⟨
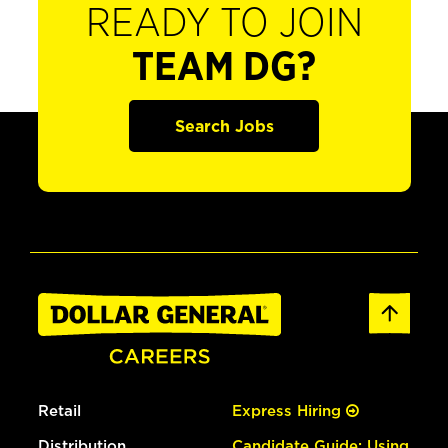
READY TO JOIN
TEAM DG?
Search Jobs
Retail
Express Hiring
Distribution
Candidate Guide: Using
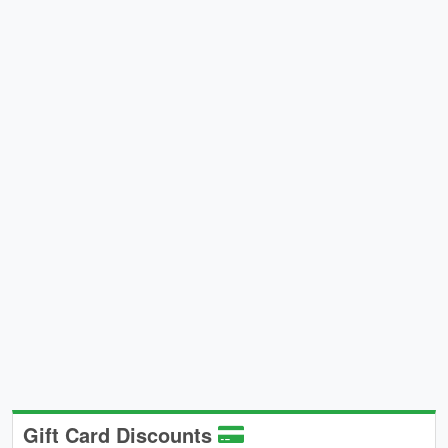
Gift Card Discounts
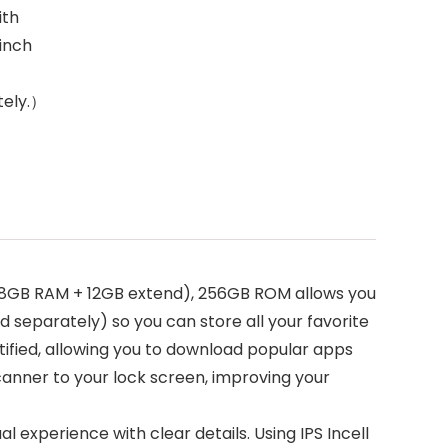
ith
 inch
tely.）
(8GB RAM + 12GB extend), 256GB ROM allows you
 separately) so you can store all your favorite
rtified, allowing you to download popular apps
canner to your lock screen, improving your
al experience with clear details. Using IPS Incell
⟩
**Task requirements:** Reproduce each entry verbatim, excluding any embedded images.

**Answer area:**
READY TO JOIN
TEAM DG?
Search Jobs
Retail
Express Hiring
Distribution
Candidate Guide: Using
Gift Card Discounts
ith
 inch
tely.）
(8GB RAM + 12GB extend), 256GB ROM allows you
 separately) so you can store all your favorite
rtified, allowing you to download popular apps
canner to your lock screen, improving your
al experience with clear details. Using IPS Incell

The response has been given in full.